There were still birth control pills. Quan and I took full advantage of them, but Jamie could not. They weren't right for her body. There was no guarantee she'd ever be able to access hormone therapy again. Her body started to change, and her eyes got deep and stormy. She clung to Dimi as though Dimi, with her growing bump, was the only thing keeping her head above water.

And Dimi clung back just as hard.

She'd told us the story. She'd liked Aaden as soon as she met him and they'd started seeing each other a couple of months before. They kept it quiet and casual, meeting up at uni or his house, and sometimes he snuck in nights when I was dead to the world.

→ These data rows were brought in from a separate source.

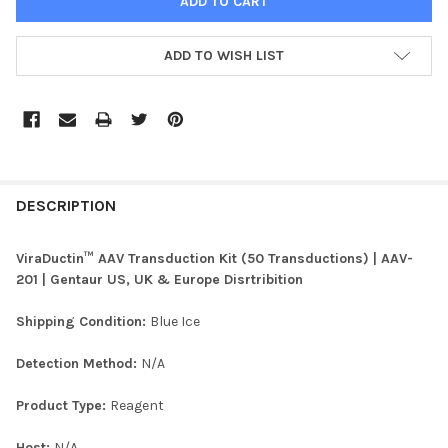
ADD TO WISH LIST
FREQUENTLY
BOUGHT
DESCRIPTION
TOGETHER:
ViraDuctin™ AAV Transduction Kit (50 Transductions) | AAV-
201 | Gentaur US, UK & Europe Disrtribition
SELECT
ALL
Shipping Condition:
Blue Ice
ADD
Detection Method:
N/A
SELECTED
TO CART
Product Type:
Reagent
Host:
N/A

It wasn't serious, she said...until she took the pregnancy test. They'd been trying to decide what to do when herdenmord took the decision out of their hands.

She was happy they'd never decided. Having a part of Aaden growing inside her helped. It helped us all. We had something to think about other than all the people we were missing. And the rumours.

There were so many rumours. Rumours that people had gone underground, just like us, in the Northern Hemisphere, and something had come. Something worse than herdenmord. Something so bad they couldn't even warn us.

Dimi's mother woke up screaming some nights. She'd pant in the dark, whispering that the old gods weren't dead. That they'd won. Dimi's brothers crossed themselves every time she said it.